Problem requirements
Leave the images out, and copy each of the records below exactly.

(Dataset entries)
++++++++++++++++++++
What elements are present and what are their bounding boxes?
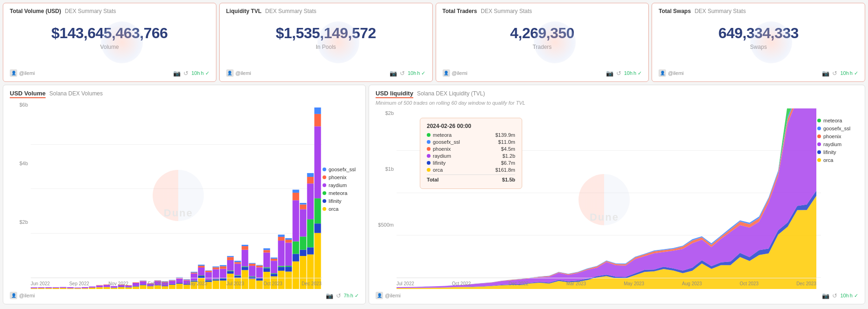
- bottom-row: USD Volume Solana DEX Volumes $6b $4b $2…: [0, 85, 868, 307]
- svg-rect-142: [271, 261, 277, 273]
- author-swaps: 👤 @ilemi: [659, 69, 684, 77]
- svg-rect-140: [271, 274, 277, 276]
- camera-icon-area[interactable]: 📷: [822, 292, 829, 299]
- bar-legend: goosefx_ssl phoenix raydium meteora: [323, 100, 359, 278]
- footer-actions-area[interactable]: 📷 ↺ 10hh ✓: [822, 292, 858, 299]
- tooltip-val-orca: $161.8m: [495, 167, 515, 173]
- svg-rect-104: [227, 271, 234, 274]
- camera-icon-volume[interactable]: 📷: [173, 70, 181, 77]
- card-title-swaps: Total Swaps: [659, 8, 691, 14]
- author-bar: 👤 @ilemi: [10, 292, 35, 299]
- card-header-volume: Total Volume (USD) DEX Summary Stats: [10, 8, 209, 14]
- bar-chart-area: $6b $4b $2b Dune: [10, 100, 359, 289]
- tooltip-row-total: Total $1.5b: [427, 175, 515, 182]
- footer-actions-traders[interactable]: 📷 ↺ 10hh ✓: [606, 70, 642, 77]
- card-footer-volume: 👤 @ilemi 📷 ↺ 10hh ✓: [10, 67, 209, 77]
- footer-actions-swaps[interactable]: 📷 ↺ 10hh ✓: [822, 70, 858, 77]
- tooltip-name-raydium: raydium: [433, 153, 451, 159]
- refresh-icon-swaps[interactable]: ↺: [832, 70, 837, 77]
- top-row: Total Volume (USD) DEX Summary Stats $14…: [0, 0, 868, 85]
- svg-rect-155: [285, 240, 292, 242]
- svg-rect-132: [256, 265, 262, 265]
- area-chart-subtitle: Solana DEX Liquidity (TVL): [417, 90, 485, 97]
- refresh-icon-area[interactable]: ↺: [832, 292, 837, 299]
- legend-lifinity: lifinity: [323, 198, 359, 204]
- tooltip-val-phoenix: $4.5m: [501, 146, 515, 152]
- svg-rect-84: [198, 265, 204, 266]
- area-dot-orca: [817, 158, 821, 162]
- area-x-may23: May 2023: [624, 281, 644, 286]
- svg-rect-144: [271, 257, 277, 258]
- card-footer-swaps: 👤 @ilemi 📷 ↺ 10hh ✓: [659, 67, 858, 77]
- svg-rect-134: [263, 268, 270, 272]
- tvl-sublabel: In Pools: [226, 44, 426, 50]
- camera-icon-tvl[interactable]: 📷: [390, 70, 397, 77]
- footer-actions-bar[interactable]: 📷 ↺ 7hh ✓: [326, 292, 359, 299]
- area-label-phoenix: phoenix: [823, 134, 841, 139]
- svg-rect-170: [307, 247, 314, 254]
- author-name-volume: @ilemi: [19, 70, 35, 76]
- bar-chart-footer: 👤 @ilemi 📷 ↺ 7hh ✓: [10, 289, 359, 299]
- svg-rect-162: [293, 190, 299, 193]
- area-y-500m: $500m: [378, 222, 394, 228]
- footer-actions-volume[interactable]: 📷 ↺ 10hh ✓: [173, 70, 209, 77]
- camera-icon-bar[interactable]: 📷: [326, 292, 333, 299]
- time-badge-area: 10hh ✓: [840, 293, 858, 299]
- tooltip-dot-phoenix: [427, 147, 431, 151]
- svg-rect-130: [256, 267, 262, 277]
- area-x-aug23: Aug 2023: [682, 281, 702, 286]
- card-title-tvl: Liquidity TVL: [226, 8, 262, 14]
- svg-rect-138: [263, 249, 270, 250]
- legend-goosefx: goosefx_ssl: [323, 167, 359, 172]
- svg-rect-149: [278, 237, 284, 241]
- svg-rect-96: [213, 267, 219, 268]
- camera-icon-traders[interactable]: 📷: [606, 70, 613, 77]
- svg-rect-126: [249, 263, 256, 264]
- y-label-4b: $4b: [20, 161, 28, 166]
- legend-dot-lifinity: [323, 199, 326, 203]
- time-badge-swaps: 10hh ✓: [840, 70, 858, 76]
- area-chart-title: USD liquidity: [376, 90, 413, 98]
- svg-rect-78: [191, 272, 197, 273]
- area-legend-meteora: meteora: [817, 118, 858, 123]
- tooltip-name-goosefx: goosefx_ssl: [433, 139, 460, 145]
- tooltip-name-phoenix: phoenix: [433, 146, 451, 152]
- author-name-traders: @ilemi: [452, 70, 468, 76]
- x-label-jun22: Jun 2022: [31, 281, 50, 286]
- author-traders: 👤 @ilemi: [443, 69, 468, 77]
- svg-rect-100: [220, 269, 226, 278]
- tooltip-dot-orca: [427, 168, 431, 172]
- time-badge-volume: 10hh ✓: [191, 70, 209, 76]
- tooltip-val-raydium: $1.2b: [502, 153, 515, 159]
- svg-rect-179: [314, 114, 321, 126]
- svg-rect-150: [278, 235, 284, 237]
- refresh-icon-volume[interactable]: ↺: [183, 70, 188, 77]
- legend-label-phoenix: phoenix: [329, 175, 347, 180]
- card-footer-traders: 👤 @ilemi 📷 ↺ 10hh ✓: [443, 67, 642, 77]
- author-name-swaps: @ilemi: [668, 70, 684, 76]
- author-name-tvl: @ilemi: [236, 70, 251, 76]
- svg-rect-101: [220, 266, 226, 269]
- tooltip-name-orca: orca: [433, 167, 443, 173]
- area-legend-phoenix: phoenix: [817, 134, 858, 139]
- camera-icon-swaps[interactable]: 📷: [822, 70, 829, 77]
- footer-actions-tvl[interactable]: 📷 ↺ 10hh ✓: [390, 70, 426, 77]
- svg-rect-123: [249, 276, 256, 277]
- liquidity-tvl-card: Liquidity TVL DEX Summary Stats $1,535,1…: [219, 3, 433, 82]
- area-chart-card: USD liquidity Solana DEX Liquidity (TVL)…: [369, 85, 865, 304]
- area-x-axis: Jul 2022 Oct 2022 Dec 2022 Mar 2023 May …: [397, 278, 816, 289]
- author-icon-bar: 👤: [10, 292, 17, 299]
- tooltip-row-goosefx: goosefx_ssl $11.0m: [427, 139, 515, 145]
- swaps-sublabel: Swaps: [659, 44, 858, 50]
- svg-rect-156: [285, 238, 292, 240]
- refresh-icon-bar[interactable]: ↺: [336, 292, 341, 299]
- area-legend-goosefx: goosefx_ssl: [817, 126, 858, 131]
- area-chart-note: Minimum of 500 trades on rolling 60 day …: [376, 100, 858, 106]
- refresh-icon-traders[interactable]: ↺: [616, 70, 621, 77]
- refresh-icon-tvl[interactable]: ↺: [400, 70, 405, 77]
- area-dot-lifinity: [817, 150, 821, 154]
- card-footer-tvl: 👤 @ilemi 📷 ↺ 10hh ✓: [226, 67, 426, 77]
- svg-rect-173: [307, 177, 314, 183]
- svg-rect-90: [205, 270, 212, 271]
- area-chart-footer: 👤 @ilemi 📷 ↺ 10hh ✓: [376, 289, 858, 299]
++++++++++++++++++++
Reply
What elements are present and what are their bounding boxes?
- bottom-row: USD Volume Solana DEX Volumes $6b $4b $2…: [0, 85, 868, 307]
- svg-rect-142: [271, 261, 277, 273]
- author-swaps: 👤 @ilemi: [659, 69, 684, 77]
- svg-rect-140: [271, 274, 277, 276]
- camera-icon-area[interactable]: 📷: [822, 292, 829, 299]
- bar-legend: goosefx_ssl phoenix raydium meteora: [323, 100, 359, 278]
- footer-actions-area[interactable]: 📷 ↺ 10hh ✓: [822, 292, 858, 299]
- tooltip-val-orca: $161.8m: [495, 167, 515, 173]
- svg-rect-104: [227, 271, 234, 274]
- camera-icon-volume[interactable]: 📷: [173, 70, 181, 77]
- card-title-swaps: Total Swaps: [659, 8, 691, 14]
- author-bar: 👤 @ilemi: [10, 292, 35, 299]
- card-header-volume: Total Volume (USD) DEX Summary Stats: [10, 8, 209, 14]
- bar-chart-area: $6b $4b $2b Dune: [10, 100, 359, 289]
- tooltip-row-total: Total $1.5b: [427, 175, 515, 182]
- footer-actions-traders[interactable]: 📷 ↺ 10hh ✓: [606, 70, 642, 77]
- card-footer-volume: 👤 @ilemi 📷 ↺ 10hh ✓: [10, 67, 209, 77]
- footer-actions-swaps[interactable]: 📷 ↺ 10hh ✓: [822, 70, 858, 77]
- tooltip-name-raydium: raydium: [433, 153, 451, 159]
- refresh-icon-swaps[interactable]: ↺: [832, 70, 837, 77]
- top-row: Total Volume (USD) DEX Summary Stats $14…: [0, 0, 868, 85]
- svg-rect-155: [285, 240, 292, 242]
- svg-rect-132: [256, 265, 262, 265]
- area-chart-subtitle: Solana DEX Liquidity (TVL): [417, 90, 485, 97]
- refresh-icon-area[interactable]: ↺: [832, 292, 837, 299]
- legend-lifinity: lifinity: [323, 198, 359, 204]
- tooltip-val-phoenix: $4.5m: [501, 146, 515, 152]
- svg-rect-84: [198, 265, 204, 266]
- area-dot-orca: [817, 158, 821, 162]
- area-x-may23: May 2023: [624, 281, 644, 286]
- svg-rect-144: [271, 257, 277, 258]
- card-footer-swaps: 👤 @ilemi 📷 ↺ 10hh ✓: [659, 67, 858, 77]
- svg-rect-134: [263, 268, 270, 272]
- tvl-sublabel: In Pools: [226, 44, 426, 50]
- camera-icon-tvl[interactable]: 📷: [390, 70, 397, 77]
- footer-actions-bar[interactable]: 📷 ↺ 7hh ✓: [326, 292, 359, 299]
- area-label-phoenix: phoenix: [823, 134, 841, 139]
- svg-rect-170: [307, 247, 314, 254]
- author-name-volume: @ilemi: [19, 70, 35, 76]
- bar-chart-footer: 👤 @ilemi 📷 ↺ 7hh ✓: [10, 289, 359, 299]
- svg-rect-162: [293, 190, 299, 193]
- area-y-500m: $500m: [378, 222, 394, 228]
- footer-actions-volume[interactable]: 📷 ↺ 10hh ✓: [173, 70, 209, 77]
- camera-icon-bar[interactable]: 📷: [326, 292, 333, 299]
- time-badge-area: 10hh ✓: [840, 293, 858, 299]
- tooltip-dot-phoenix: [427, 147, 431, 151]
- svg-rect-130: [256, 267, 262, 277]
- area-x-aug23: Aug 2023: [682, 281, 702, 286]
- card-title-tvl: Liquidity TVL: [226, 8, 262, 14]
- svg-rect-138: [263, 249, 270, 250]
- legend-goosefx: goosefx_ssl: [323, 167, 359, 172]
- svg-rect-149: [278, 237, 284, 241]
- svg-rect-96: [213, 267, 219, 268]
- camera-icon-traders[interactable]: 📷: [606, 70, 613, 77]
- svg-rect-126: [249, 263, 256, 264]
- y-label-4b: $4b: [20, 161, 28, 166]
- legend-dot-lifinity: [323, 199, 326, 203]
- time-badge-swaps: 10hh ✓: [840, 70, 858, 76]
- area-chart-title: USD liquidity: [376, 90, 413, 98]
- svg-rect-78: [191, 272, 197, 273]
- area-legend-meteora: meteora: [817, 118, 858, 123]
- tooltip-name-goosefx: goosefx_ssl: [433, 139, 460, 145]
- tooltip-name-phoenix: phoenix: [433, 146, 451, 152]
- author-name-traders: @ilemi: [452, 70, 468, 76]
- x-label-jun22: Jun 2022: [31, 281, 50, 286]
- author-traders: 👤 @ilemi: [443, 69, 468, 77]
- svg-rect-100: [220, 269, 226, 278]
- tooltip-dot-orca: [427, 168, 431, 172]
- time-badge-volume: 10hh ✓: [191, 70, 209, 76]
- tooltip-val-raydium: $1.2b: [502, 153, 515, 159]
- svg-rect-179: [314, 114, 321, 126]
- svg-rect-150: [278, 235, 284, 237]
- refresh-icon-volume[interactable]: ↺: [183, 70, 188, 77]
- legend-label-phoenix: phoenix: [329, 175, 347, 180]
- card-footer-traders: 👤 @ilemi 📷 ↺ 10hh ✓: [443, 67, 642, 77]
- author-name-swaps: @ilemi: [668, 70, 684, 76]
- author-name-tvl: @ilemi: [236, 70, 251, 76]
- svg-rect-101: [220, 266, 226, 269]
- tooltip-name-orca: orca: [433, 167, 443, 173]
- area-legend-phoenix: phoenix: [817, 134, 858, 139]
- camera-icon-swaps[interactable]: 📷: [822, 70, 829, 77]
- footer-actions-tvl[interactable]: 📷 ↺ 10hh ✓: [390, 70, 426, 77]
- svg-rect-123: [249, 276, 256, 277]
- liquidity-tvl-card: Liquidity TVL DEX Summary Stats $1,535,1…: [219, 3, 433, 82]
- area-chart-card: USD liquidity Solana DEX Liquidity (TVL)…: [369, 85, 865, 304]
- area-x-axis: Jul 2022 Oct 2022 Dec 2022 Mar 2023 May …: [397, 278, 816, 289]
- author-icon-bar: 👤: [10, 292, 17, 299]
- tooltip-row-goosefx: goosefx_ssl $11.0m: [427, 139, 515, 145]
- swaps-sublabel: Swaps: [659, 44, 858, 50]
- svg-rect-156: [285, 238, 292, 240]
- refresh-icon-bar[interactable]: ↺: [336, 292, 341, 299]
- area-legend-goosefx: goosefx_ssl: [817, 126, 858, 131]
- area-chart-note: Minimum of 500 trades on rolling 60 day …: [376, 100, 858, 106]
- refresh-icon-traders[interactable]: ↺: [616, 70, 621, 77]
- refresh-icon-tvl[interactable]: ↺: [400, 70, 405, 77]
- area-dot-lifinity: [817, 150, 821, 154]
- card-footer-tvl: 👤 @ilemi 📷 ↺ 10hh ✓: [226, 67, 426, 77]
- svg-rect-173: [307, 177, 314, 183]
- svg-rect-90: [205, 270, 212, 271]
- area-chart-footer: 👤 @ilemi 📷 ↺ 10hh ✓: [376, 289, 858, 299]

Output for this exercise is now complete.